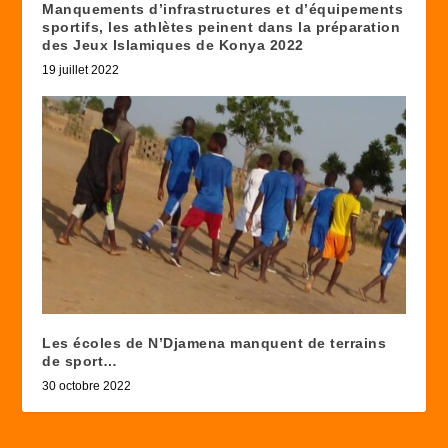
Manquements d’infrastructures et d’équipements
sportifs, les athlètes peinent dans la préparation
des Jeux Islamiques de Konya 2022
19 juillet 2022
Les écoles de N’Djamena manquent de terrains
de sport…
30 octobre 2022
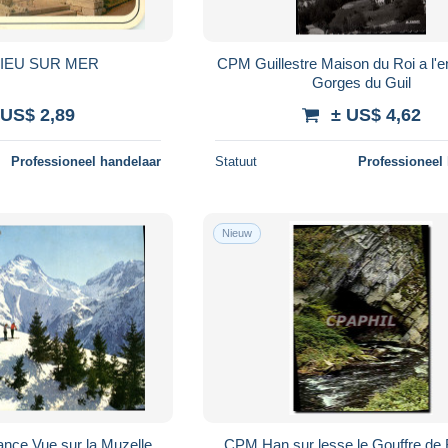
LIEU SUR MER
CPM Guillestre Maison du Roi a l'e
Gorges du Guil
 US$ 2,89
± US$ 4,62
Professioneel handelaar
Statuut
Professioneel
Nieuw
nce Vue sur la Muzelle
CPM Han sur lesse le Gouffre de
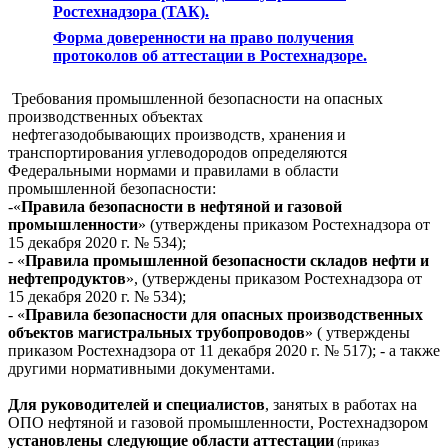
Ростехнадзора (ТАК).
Форма доверенности на право получения
протоколов об аттестации в Ростехнадзоре.
Требования промышленной безопасности на опасных
производственных объектах
нефтегазодобывающих производств, хранения и
транспортирования углеводородов определяются
Федеральными нормами и правилами в области
промышленной безопасности:
-«
Правила безопасности в нефтяной и газовой
промышленности
» (утверждены приказом Ростехнадзора от
15 декабря 2020 г. № 534);
- «
Правила промышленной безопасности складов нефти и
нефтепродуктов
», (утверждены приказом Ростехнадзора от
15 декабря 2020 г. № 534);
- «
Правила безопасности для опасных производственных
объектов магистральных трубопроводов
» ( утверждены
приказом Ростехнадзора от 11 декабря 2020 г. № 517); - а также
другими нормативными документами.
Для руководителей и специалистов
, занятых в работах на
ОПО нефтяной и газовой промышленности, Ростехнадзором
установлены следующие области аттестации
(приказ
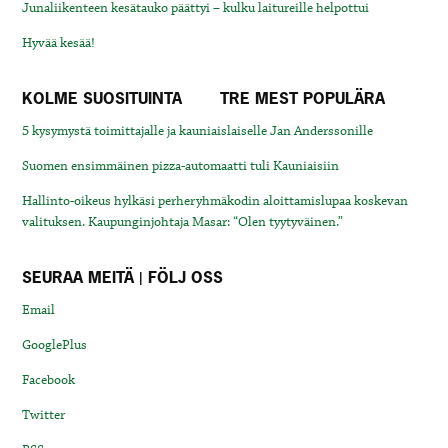
Junaliikenteen kesätauko päättyi – kulku laitureille helpottui
Hyvää kesää!
KOLME SUOSITUINTA
TRE MEST POPULÄRA
5 kysymystä toimittajalle ja kauniaislaiselle Jan Anderssonille
Suomen ensimmäinen pizza-automaatti tuli Kauniaisiin
Hallinto-oikeus hylkäsi perheryhmäkodin aloittamislupaa koskevan
valituksen. Kaupunginjohtaja Masar: “Olen tyytyväinen.”
SEURAA MEITÄ | FÖLJ OSS
Email
GooglePlus
Facebook
Twitter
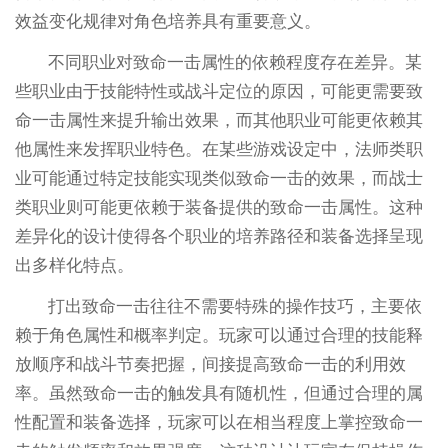
效益变化规律对角色培养具有重要意义。
不同职业对致命一击属性的依赖程度存在差异。某
些职业由于技能特性或战斗定位的原因，可能更需要致
命一击属性来提升输出效果，而其他职业可能更依赖其
他属性来发挥职业特色。在某些游戏设定中，法师类职
业可能通过特定技能实现类似致命一击的效果，而战士
类职业则可能更依赖于装备提供的致命一击属性。这种
差异化的设计使得各个职业的培养路径和装备选择呈现
出多样化特点。
打出致命一击往往不需要特殊的操作技巧，主要依
赖于角色属性和概率判定。玩家可以通过合理的技能释
放顺序和战斗节奏把握，间接提高致命一击的利用效
率。虽然致命一击的触发具有随机性，但通过合理的属
性配置和装备选择，玩家可以在相当程度上掌控致命一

* * * *

Exercise details:
Could you repeat every record exactly as written, with the pictures left out?

Solution to this exercise:
Manquements d’infrastructures et d’équipements
sportifs, les athlètes peinent dans la préparation
des Jeux Islamiques de Konya 2022
19 juillet 2022
Les écoles de N’Djamena manquent de terrains
de sport…
30 octobre 2022
LIEU SUR MER
CPM Guillestre Maison du Roi a l'e
Gorges du Guil
 US$ 2,89
± US$ 4,62
Professioneel handelaar
Statuut
Professioneel
Nieuw
nce Vue sur la Muzelle
CPM Han sur lesse le Gouffre de
Ростехнадзора (ТАК).
Форма доверенности на право получения
протоколов об аттестации в Ростехнадзоре.
Требования промышленной безопасности на опасных
производственных объектах
нефтегазодобывающих производств, хранения и
транспортирования углеводородов определяются
Федеральными нормами и правилами в области
промышленной безопасности:
-«
Правила безопасности в нефтяной и газовой
промышленности
» (утверждены приказом Ростехнадзора от
15 декабря 2020 г. № 534);
- «
Правила промышленной безопасности складов нефти и
нефтепродуктов
», (утверждены приказом Ростехнадзора от
15 декабря 2020 г. № 534);
- «
Правила безопасности для опасных производственных
объектов магистральных трубопроводов
» ( утверждены
приказом Ростехнадзора от 11 декабря 2020 г. № 517); - а также
другими нормативными документами.
Для руководителей и специалистов
, занятых в работах на
ОПО нефтяной и газовой промышленности, Ростехнадзором
установлены следующие области аттестации
(приказ
Junaliikenteen kesätauko päättyi – kulku laitureille helpottui
Hyvää kesää!
KOLME SUOSITUINTA
TRE MEST POPULÄRA
5 kysymystä toimittajalle ja kauniaislaiselle Jan Anderssonille
Suomen ensimmäinen pizza-automaatti tuli Kauniaisiin
Hallinto-oikeus hylkäsi perheryhmäkodin aloittamislupaa koskevan
valituksen. Kaupunginjohtaja Masar: “Olen tyytyväinen.”
SEURAA MEITÄ | FÖLJ OSS
Email
GooglePlus
Facebook
Twitter
效益变化规律对角色培养具有重要意义。
不同职业对致命一击属性的依赖程度存在差异。某
些职业由于技能特性或战斗定位的原因，可能更需要致
命一击属性来提升输出效果，而其他职业可能更依赖其
他属性来发挥职业特色。在某些游戏设定中，法师类职
业可能通过特定技能实现类似致命一击的效果，而战士
类职业则可能更依赖于装备提供的致命一击属性。这种
差异化的设计使得各个职业的培养路径和装备选择呈现
出多样化特点。
打出致命一击往往不需要特殊的操作技巧，主要依
赖于角色属性和概率判定。玩家可以通过合理的技能释
放顺序和战斗节奏把握，间接提高致命一击的利用效
率。虽然致命一击的触发具有随机性，但通过合理的属
性配置和装备选择，玩家可以在相当程度上掌控致命一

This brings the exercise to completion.